Voice of the Industry

Best practices in fighting fraud and reducing false declines

Friday 25 February 2022 13:45 CET | Editor: Simona Negru | Voice of the industry

Katarina Garai, EMEA Retail Loss Prevention Lead at SAS Institute, suggests why identification of genuine transactions is vital to a successful business nowadays and how to reduce false declines

Identification of genuine transactions and minimising false positives is a vital part of a successful business nowadays. One could even argue that this delicate balance can represent a difference between a market leader and an average, less successful player. First of all, why do false declines happen? Simply put, they happen whenever the transaction is flagged as potentially fraudulent, but in fact, it isn’t. The term false positive or false decline is a broad term that describes a situation in which a company’s fraud detection system triggers an alert, yet there’s actually no fraudulent activity taking place. This is very dangerous, as triggering unjustified alerts diminishes the value of real alerts. If you have too many false positives to investigate, it becomes an operational nightmare, and you most definitely will overlook real fraudulent attacks. There are also false negatives, which represent a fraudulent activity that is not being detected by the fraud detection system. Expectedly, the last category is formed by true positives, which is the category that represents successfully detected wrongdoing. The chart below provides a simple visual representation of these concepts.

Distinction between true positives, false positives, true negatives, and false negatives.
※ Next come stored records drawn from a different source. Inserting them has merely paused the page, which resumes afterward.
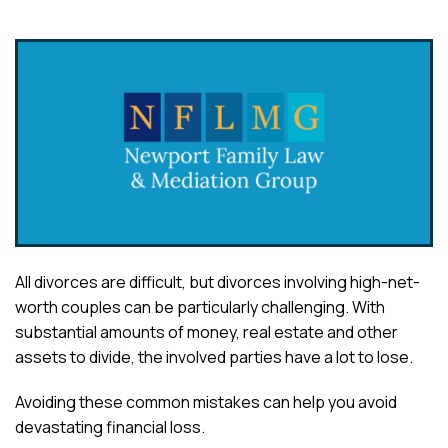
All divorces are difficult, but divorces involving high-net-
worth couples can be particularly challenging. With
substantial amounts of money, real estate and other
assets to divide, the involved parties have a lot to lose.
Avoiding these common mistakes can help you avoid
devastating financial loss.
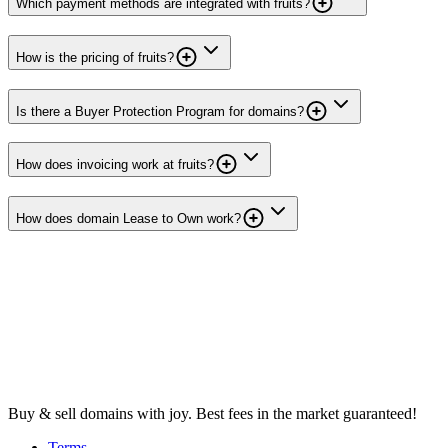
Which payment methods are integrated with fruits?
How is the pricing of fruits?
Is there a Buyer Protection Program for domains?
How does invoicing work at fruits?
How does domain Lease to Own work?
Buy & sell domains with joy. Best fees in the market guaranteed!
Terms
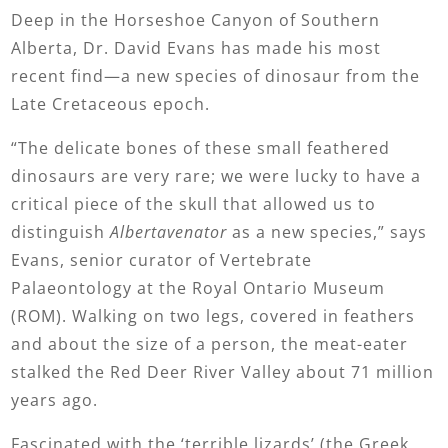
Deep in the Horseshoe Canyon of Southern
Alberta, Dr. David Evans has made his most
recent find—a new species of dinosaur from the
Late Cretaceous epoch.
“The delicate bones of these small feathered
dinosaurs are very rare; we were lucky to have a
critical piece of the skull that allowed us to
distinguish
Albertavenator
as a new species,” says
Evans, senior curator of Vertebrate
Palaeontology at the Royal Ontario Museum
(ROM). Walking on two legs, covered in feathers
and about the size of a person, the meat-eater
stalked the Red Deer River Valley about 71 million
years ago.
Fascinated with the ‘terrible lizards’ (the Greek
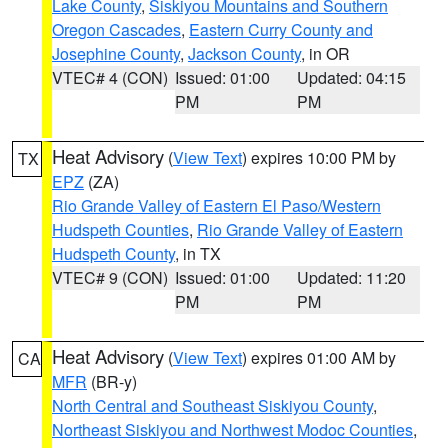
Lake County
,
Siskiyou Mountains and Southern
Oregon Cascades
,
Eastern Curry County and
Josephine County
,
Jackson County
, in OR
VTEC# 4 (CON)
Issued: 01:00
Updated: 04:15
PM
PM
Heat Advisory
(
View Text
) expires 10:00 PM by
TX
EPZ
(ZA)
Rio Grande Valley of Eastern El Paso/Western
Hudspeth Counties
,
Rio Grande Valley of Eastern
Hudspeth County
, in TX
VTEC# 9 (CON)
Issued: 01:00
Updated: 11:20
PM
PM
Heat Advisory
(
View Text
) expires 01:00 AM by
CA
MFR
(BR-y)
North Central and Southeast Siskiyou County
,
Northeast Siskiyou and Northwest Modoc Counties
,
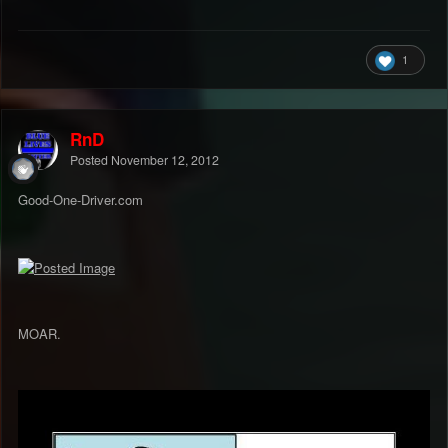
1
RnD
Posted
November 12, 2012
Good-One-Driver.com
MOAR.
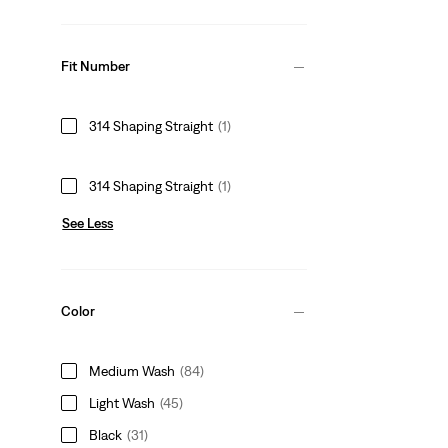
Fit Number
314 Shaping Straight
(1)
314 Shaping Straight
(1)
See Less
Color
Medium Wash
(84)
Light Wash
(45)
Black
(31)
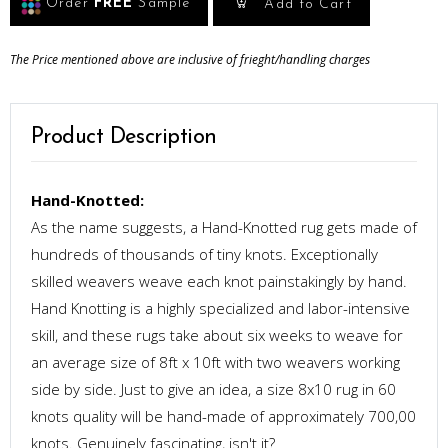
Order
FREE
Sample
Add to Cart
The Price mentioned above are inclusive of frieght/handling charges
Product Description
Hand-Knotted:
As the name suggests, a Hand-Knotted rug gets made of
hundreds of thousands of tiny knots. Exceptionally
skilled weavers weave each knot painstakingly by hand.
Hand Knotting is a highly specialized and labor-intensive
skill, and these rugs take about six weeks to weave for
an average size of 8ft x 10ft with two weavers working
side by side. Just to give an idea, a size 8x10 rug in 60
knots quality will be hand-made of approximately 700,00
knots. Genuinely fascinating, isn't it?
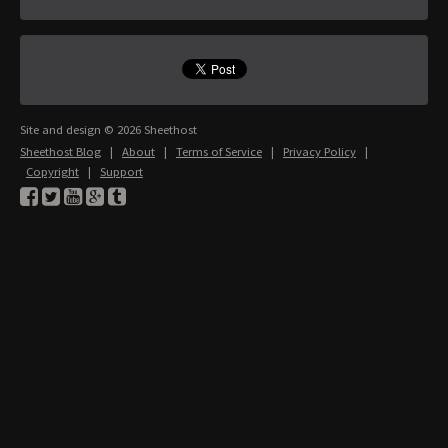
Site and design © 2026 Sheethost
Sheethost Blog
|
About
|
Terms of Service
|
Privacy Policy
|
Copyright
|
Support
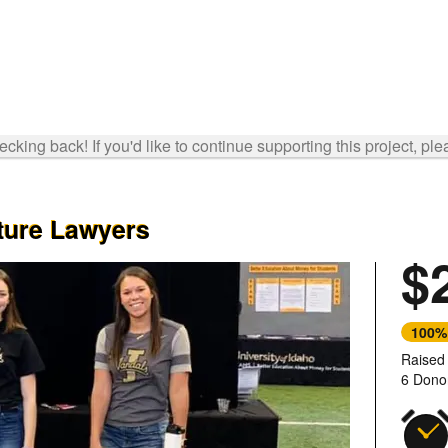
cking back! If you'd like to continue supporting this project, ple
uture Lawyers
$
100%
Raised
6 Dono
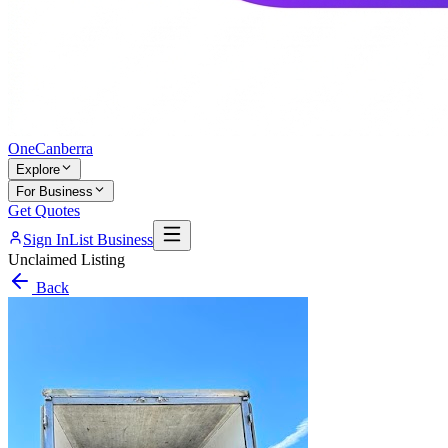
One
Canberra
Explore
For Business
Get Quotes
Sign In
List Business
Unclaimed Listing
Back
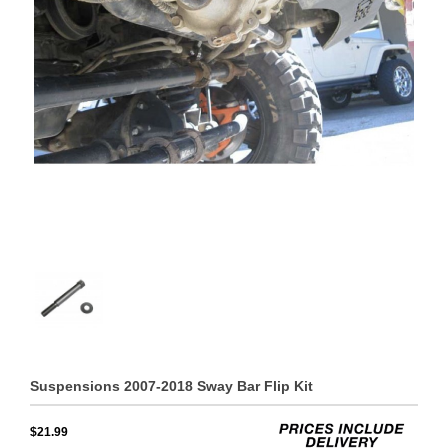
Suspensions 2007-2018 Sway Bar Flip Kit
$21.99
Graphic inspired by blog post: Click flooding detection and the false-positive challenge

False declines versus customer experience, satisfaction, and retention

Among younger demographics, in particular, digital channels are increasingly becoming the default shopping platform – anything that can’t be effortlessly done online is seen as a major inconvenience. False positives represent the bane of fraud investigators’ existence, the same way as increased volume of falsely declined transactions can represent the difference between a happy customer and a steadily rising slope of customer complaints, abandoned shopping carts, and decreasing ability of customer retention. 
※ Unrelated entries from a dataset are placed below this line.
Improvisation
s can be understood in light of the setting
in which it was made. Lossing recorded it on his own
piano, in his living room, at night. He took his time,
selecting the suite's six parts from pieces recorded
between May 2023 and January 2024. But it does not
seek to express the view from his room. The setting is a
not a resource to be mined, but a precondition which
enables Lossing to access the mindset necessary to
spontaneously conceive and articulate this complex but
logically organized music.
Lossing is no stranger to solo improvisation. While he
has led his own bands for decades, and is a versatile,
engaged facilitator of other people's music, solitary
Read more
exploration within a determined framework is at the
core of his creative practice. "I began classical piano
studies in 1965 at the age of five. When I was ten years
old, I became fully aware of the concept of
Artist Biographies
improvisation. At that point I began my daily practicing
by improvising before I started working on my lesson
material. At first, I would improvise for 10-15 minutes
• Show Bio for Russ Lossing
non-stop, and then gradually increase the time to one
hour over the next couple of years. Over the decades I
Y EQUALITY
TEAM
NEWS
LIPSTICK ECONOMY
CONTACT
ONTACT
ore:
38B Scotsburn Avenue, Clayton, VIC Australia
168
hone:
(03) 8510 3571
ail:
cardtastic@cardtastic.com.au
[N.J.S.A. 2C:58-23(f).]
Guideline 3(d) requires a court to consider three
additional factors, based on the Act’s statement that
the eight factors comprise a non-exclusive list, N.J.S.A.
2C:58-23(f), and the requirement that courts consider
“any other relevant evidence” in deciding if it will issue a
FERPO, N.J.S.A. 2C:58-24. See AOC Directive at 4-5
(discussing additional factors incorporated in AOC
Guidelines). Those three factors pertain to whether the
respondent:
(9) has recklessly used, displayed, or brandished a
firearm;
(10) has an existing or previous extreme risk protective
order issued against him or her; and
So, let’s further see what the most effective strategies in designing an optimally functional fraud management system are, while ensuring the right balance between great customer experience and preventing fraud losses.

Introducing AI and analytics 

By using effective machine learning strategies, companies can manage fraud and risk across the entire customer lifecycle without alienating good customers. AI/ML techniques can be utilised to build models that can analyse previous cases and separate out the behaviour patterns that are truly suspicious from the purely superficial anomalies. 
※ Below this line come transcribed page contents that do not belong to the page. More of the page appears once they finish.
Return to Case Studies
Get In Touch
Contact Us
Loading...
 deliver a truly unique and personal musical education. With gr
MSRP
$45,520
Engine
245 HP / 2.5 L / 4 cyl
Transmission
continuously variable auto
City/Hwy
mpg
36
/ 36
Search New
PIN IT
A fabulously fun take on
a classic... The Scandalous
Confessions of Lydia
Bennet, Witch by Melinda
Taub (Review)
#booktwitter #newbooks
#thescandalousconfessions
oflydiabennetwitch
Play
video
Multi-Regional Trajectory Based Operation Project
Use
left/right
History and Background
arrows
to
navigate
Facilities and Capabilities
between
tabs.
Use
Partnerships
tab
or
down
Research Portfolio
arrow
Traditional rules-based approaches to fraud detection are still useful but unequal to challenges of today’s highly digital world. They capture the patterns known to indicate possible fraud – and they’re relatively easy to understand. The other challenge is that fraudsters are constantly probing, and they are – in some cases – able to ‘guess’ the rules and avoid triggering alerts.

For example, in my personal experience, whenever we have introduced a monetary threshold into a fraud detection rule, such as ‘If the amount is EUR 5.000 or more, flag this transaction’, the fraudulent transaction was captured at EUR 5.000, but the fraudster then tries and succeeds at EUR 4.700, and has learned how to increase their odds of success. 

Through machine learning, we can implement large numbers of conditions, variables, and events into analytical models and detect patterns that would slip by the business rules and could never be noticed by a human investigator. The combination of machine learning models and business rules has proven to be much more effective at finding fraud than business rules alone. When we use combinations of machine learning methods – including some of the newer ones like random forest, gradient boosting, or deep learning – the models become extraordinarily accurate.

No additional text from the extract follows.